Investigators have scoured the slopes of a ravine in southern India looking for the black box of a Boeing 737-800 that crashed off a hilltop runway, killing 158 people.
Crash site experts sifted through the wreckage and collected some parts, but were still to find the flight data recorder which could provide clues about Saturday's crash.
The Air India Express flight carrying 166 people crashed while negotiating a tricky landing at Mangalore city's "table-top" airport overlooking a ravine.
Eight people survived, mostly by jumping out of the plane that broke into two after crashing.
About a dozen aviation experts were seen examining the jet's mangled hull. At a distance, workers used bulldozers and metal-cutters to clear debris. Though it was not clear what caused the crash, some Indian TV channels focused on the possibility of human error.

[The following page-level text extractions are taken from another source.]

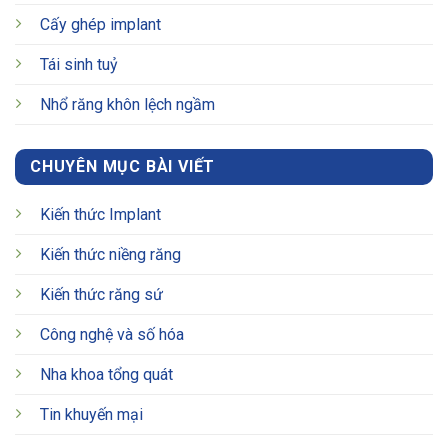
Cấy ghép implant
Tái sinh tuỷ
Nhổ răng khôn lệch ngầm
CHUYÊN MỤC BÀI VIẾT
Kiến thức Implant
Kiến thức niềng răng
Kiến thức răng sứ
Công nghệ và số hóa
Nha khoa tổng quát
Tin khuyến mại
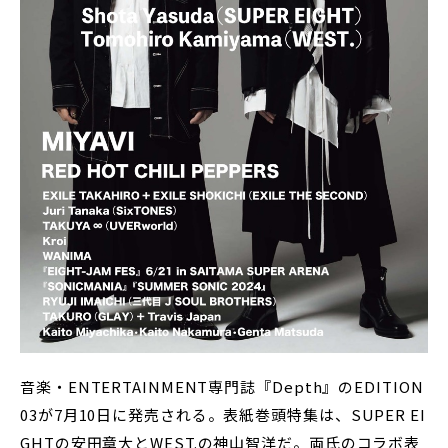
音楽・ENTERTAINMENT専門誌『Depth』のEDITION
03が7月10日に発売される。表紙巻頭特集は、SUPER EI
GHTの安田章大とWEST.の神山智洋だ。両氏のコラボ表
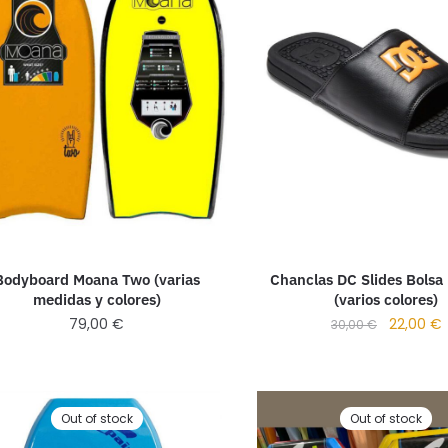
Bodyboard Moana Two (varias
Chanclas DC Slides Bols
medidas y colores)
(varios colores)
79,00
€
22,00
€
30,00
€
Out of stock
Out of stock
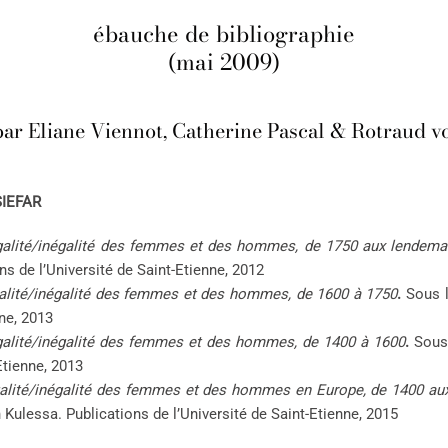
ébauche de bibliographie
(mai 2009)
par Eliane Viennot, Catherine Pascal & Rotraud v
IEFAR
égalité/inégalité des femmes et des hommes, de 1750 aux lendema
ns de l’Université de Saint-Etienne, 2012
égalité/inégalité des femmes et des hommes, de 1600 à 1750
.
Sous l
ne, 2013
égalité/inégalité des femmes et des hommes, de 1400 à 1600
.
Sous
Etienne, 2013
égalité/inégalité des femmes et des hommes en Europe, de 1400 au
ulessa. Publications de l’Université de Saint-Etienne, 2015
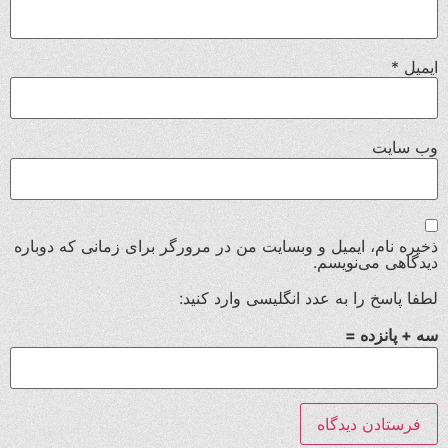
ایمیل
*
وب‌ سایت
ذخیره نام، ایمیل و وبسایت من در مرورگر برای زمانی که دوباره
دیدگاهی می‌نویسم.
لطفا پاسخ را به عدد انگلیسی وارد کنید:
سه + پانزده =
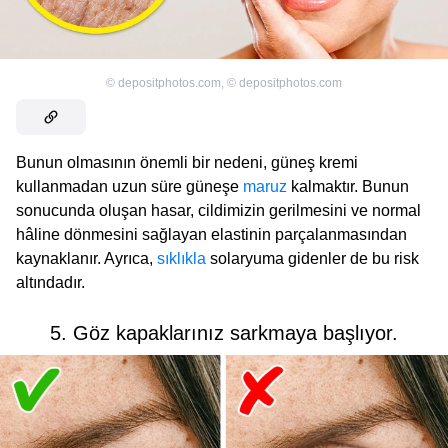
©
depositphotos.com
,
©
depositphotos.com
Bunun olmasının önemli bir nedeni, güneş kremi
kullanmadan uzun süre güneşe
maruz
kalmaktır. Bunun
sonucunda oluşan hasar, cildimizin gerilmesini ve normal
hâline dönmesini sağlayan elastinin parçalanmasından
kaynaklanır. Ayrıca,
sıklıkla
solaryuma gidenler de bu risk
altındadır.
5. Göz kapaklarınız sarkmaya başlıyor.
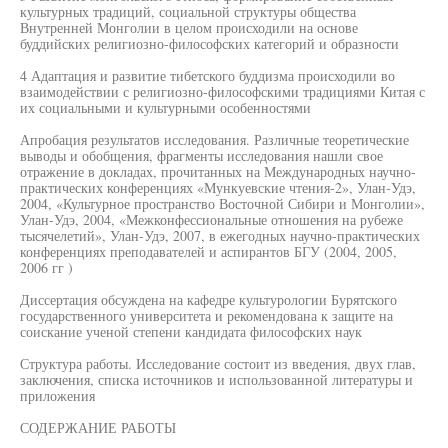
культурных традиций, социальной структуры общества
Внутренней Монголии в целом происходили на основе
буддийских религиозно-философских категорий и образности
4 Адаптация и развитие тибетского буддизма происходили во
взаимодействии с религиозно-философскими традициями Китая с
их социальными и культурными особенностями
Апробация результатов исследования. Различные теоретические
выводы и обобщения, фрагменты исследования нашли свое
отражение в докладах, прочитанных на Международных научно-
практических конференциях «Мункуевские чтения-2», Улан-Удэ,
2004, «Культурное пространство Восточной Сибири и Монголии»,
Улан-Удэ, 2004, «Межконфессиональные отношения на рубеже
тысячелетий», Улан-Удэ, 2007, в ежегодных научно-практических
конференциях преподавателей и аспирантов БГУ (2004, 2005,
2006 гг )
Диссертация обсуждена на кафедре культурологии Бурятского
государственного университета и рекомендована к защите на
соискание ученой степени кандидата философских наук
Структура работы. Исследование состоит из введения, двух глав,
заключения, списка источников и использованной литературы и
приложения
СОДЕРЖАНИЕ РАБОТЫ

India has seen a boom in private carriers due to growing demand from India's middle class. It was the first big crash in more than a decade but a series of near misses at airports, including Delhi and Mumbai, have caused concern India's creaking infrastructure was failing to keep pace with an economic boom.
Officials said all 158 bodies had been found.
All the passengers were Indian nationals, an Air India official said. Many were likely to be migrant workers in Dubai, the rich Gulf emirate which employees thousands of men and women for poorer Asian countries, often to fill lowly jobs.